Fanny Mendelssohn composed 466 pieces of music. Her compositions include a piano trio and
several books of solo piano pieces and songs. A number of her songs were originally published
under Felix's name in his opus 8 and 9 collections. Her piano works are often in the manner of
songs, and many carry the name Lied ohne Worte (Song without Words). This style (and title) of

piano music was most successfully developed by Felix Mendelssohn, though some modern
scholars assert that Fanny may have preceded him in the genre.
Robert Schumann (1810-1856)
The first important composer of Lieder after Schubert. Schumann wanted to be a concert pianist
but injured his hand. He turned to composition and criticism, serving as the editor of Neue
Zeitschrift fr Musik (New Journal of Music) from 1834 to 1844. In his reviews, he opposed empty
virtuosity and urged the study of older music.
Schumann felt that the music should capture a poem's essence. He believed that the piano and
voice were equal partners and often gave the piano long preludes, interludes, or postludes.
Prior to 1840, all of Schumann's published music was for piano. Most of his works were short
character pieces. The character pieces are often grouped in sets with colorful names.
Clara Schumann (1819-96)
After Robert's death, Clara Schumann stopped composing and devoted herself to concertizing
and promoting her husband's music. Clara Schumann wrote several collections of Lieder. Her
approach to song was similar to that of her husband.
Clara Schumann was an acclaimed pianist at a young age. By playing only what was written, she
focused attention on the composer rather than the performer. She also performed her own music,
as well as that of her husband.
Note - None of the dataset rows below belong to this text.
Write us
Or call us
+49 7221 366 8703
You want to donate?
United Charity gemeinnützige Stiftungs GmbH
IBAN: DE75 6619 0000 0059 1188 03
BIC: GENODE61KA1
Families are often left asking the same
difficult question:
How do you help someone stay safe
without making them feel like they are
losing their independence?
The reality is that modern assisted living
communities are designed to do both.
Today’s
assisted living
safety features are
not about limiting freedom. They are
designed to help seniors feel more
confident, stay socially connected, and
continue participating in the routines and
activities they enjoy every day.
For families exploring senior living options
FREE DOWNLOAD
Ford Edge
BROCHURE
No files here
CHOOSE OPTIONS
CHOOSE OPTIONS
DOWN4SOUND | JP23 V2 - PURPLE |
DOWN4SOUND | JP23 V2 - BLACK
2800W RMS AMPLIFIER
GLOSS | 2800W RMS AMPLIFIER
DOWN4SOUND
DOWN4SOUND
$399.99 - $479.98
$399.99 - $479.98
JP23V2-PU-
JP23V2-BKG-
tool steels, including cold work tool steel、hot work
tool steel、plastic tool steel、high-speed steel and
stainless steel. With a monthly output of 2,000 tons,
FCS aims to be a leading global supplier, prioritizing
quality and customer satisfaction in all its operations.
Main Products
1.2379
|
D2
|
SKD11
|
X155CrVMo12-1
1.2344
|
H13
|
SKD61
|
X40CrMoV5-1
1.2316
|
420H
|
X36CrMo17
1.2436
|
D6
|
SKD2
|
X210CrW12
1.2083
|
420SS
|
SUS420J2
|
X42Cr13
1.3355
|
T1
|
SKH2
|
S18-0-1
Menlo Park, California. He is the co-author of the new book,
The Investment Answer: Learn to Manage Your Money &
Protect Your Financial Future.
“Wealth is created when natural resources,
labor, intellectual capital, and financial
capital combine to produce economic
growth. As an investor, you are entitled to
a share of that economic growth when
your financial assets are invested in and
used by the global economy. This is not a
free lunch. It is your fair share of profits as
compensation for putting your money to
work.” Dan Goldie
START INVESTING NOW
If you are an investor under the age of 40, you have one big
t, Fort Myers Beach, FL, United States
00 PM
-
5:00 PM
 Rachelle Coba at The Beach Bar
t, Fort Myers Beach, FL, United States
Her works include polonaises, waltzes, variations, preludes and
fugues, character pieces, and a sonata in G minor.
Johannes Brahms (1833 -1897)
Brahms combined Classicism with Romantic sensibility. Brahms matured as a composer just as
the Classical repertoire became dominant. He composed in Classical traditions but added new
elements in order to appeal to contemporary audiences. He studied the music from the
Renaissance and Baroque, and incorporated elements from these traditions into his works. He
wrote in virtually all of the musical languages of his time.
Symphony No. 1 in C Minor, Op. 68 (1876) was completed after twenty years of work. It is
indebted to Beethoven, but also departs from past traditions. Knowing that any symphony would
have to match the standards Beethoven set, Brahms wrote his four symphonies after the age of
Brahms is the true successor of Beethoven in chamber music. He composed twenty-four
chamber works, of which at least six are masterpieces. As in his orchestral works, Brahms
incorporates classical traditions within his own personal style. Seven chamber works feature
piano and strings, including three piano trios and three piano quartets.
Anton Dvorak (1841-1904)
He served as artistic director of the National Conservatory of Music in New York. He was hired to
help create a national style in the United States. He looked to the music of American Indians and
African Americans for a source of an American style. He applied some of these elements to the
Symphony No. 9 in E Minor (From the New World), his best-known work, and to the String
Quartet No. 12 in F Major (American).